Peppa Wutz macht Kinder frech

Sie ist die Heldin aller Zweijährigen, lebt in einer quietschbunten Welt, ist klein, sehr rosa und der Albtraum aller Eltern. Denn Peppa ist vor allem eines: vorlaut. 

von Julia Ballerstädt

Vielleicht waren wir etwas blauäugig, als wir Peppa Wutz vor rund sieben Jahren das erste Mal zum Babysitter unser großen Tochter machten. Doch während wir die Sendung für Kleinkinder irgendwie seltsam fanden, stand sie total drauf. Sie war also glücklich mit dem rosa Schweinemädchen und wir waren glücklich über ein paar Minuten Ruhe. Und dann wurde das ganze irgendwie – ich weiß eigentlich auch nicht, wie das passieren konnte – zum Selbstläufer. Vermutlich eine Mischung aus Inkonsequenz und eigener Faszination an diesem doch etwas sonderbaren Fernseh-Format, das uns, inzwischen ein Kind mehr, seit rund fünf Jahren begleitet, die Nerven strapaziert und Gehirnkapazität einnimmt, weil ich mittlerweile diverse Folgen auswendig mitsprechen kann. Allein die Titelmelodie: Peeeeeppppppaaaaa Wutz...

Sausia, Luzie Locke und Co: Warum stehen die Kinder so auf die Schweinebande?

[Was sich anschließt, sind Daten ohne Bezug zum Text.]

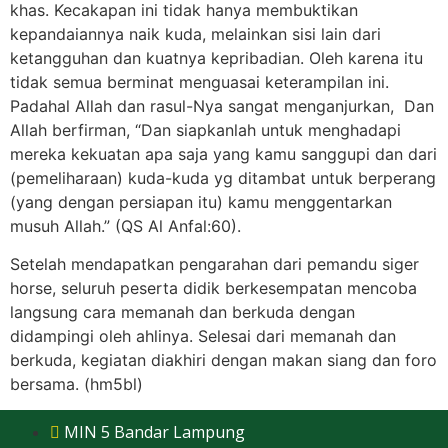
khas. Kecakapan ini tidak hanya membuktikan
kepandaiannya naik kuda, melainkan sisi lain dari
ketangguhan dan kuatnya kepribadian. Oleh karena itu
tidak semua berminat menguasai keterampilan ini.
Padahal Allah dan rasul-Nya sangat menganjurkan, Dan
Allah berfirman, “Dan siapkanlah untuk menghadapi
mereka kekuatan apa saja yang kamu sanggupi dan dari
(pemeliharaan) kuda-kuda yg ditambat untuk berperang
(yang dengan persiapan itu) kamu menggentarkan
musuh Allah.” (QS Al Anfal:60).
Setelah mendapatkan pengarahan dari pemandu siger
horse, seluruh peserta didik berkesempatan mencoba
langsung cara memanah dan berkuda dengan
didampingi oleh ahlinya. Selesai dari memanah dan
berkuda, kegiatan diakhiri dengan makan siang dan foro
bersama. (hm5bl)
MIN 5 Bandar Lampung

Vor allem wohl deshalb, weil Lebenswelt und Sprache bei Peppa Wutz genau auf die der Kinder angepasst sind und Peppa dabei nicht das brave, kleine Lieblingsschwein von Mama und Papa ist, sondern durchaus auch mal frech und unangepasst. Bei Peppa wird schon mal über die Erwachsenen gelacht, wenn der "dumme" Papa Wutz, wie sie gerne sagt, mal wieder planlos durch die Gegend fährt. Aufräumen findet sie ganz schrecklich und manchmal ist die sonst beste Freundin eben richtig doof. Für einige Kritiker ist das zuviel: Peppa finden sie zu frech und respektlos. Andere sehen genau darin Peppas ganz große Stärke. Und Kinder finden sie vor allem richtig lustig. 

In China ist Peppa sogar noch viel mehr, nämlich Symbolfigur für die Auflehnung gegenüber dem Staatsoberhaupt, weshalb es eine ganze regimekritische Bewegungen rund um Peppa Wutz gibt.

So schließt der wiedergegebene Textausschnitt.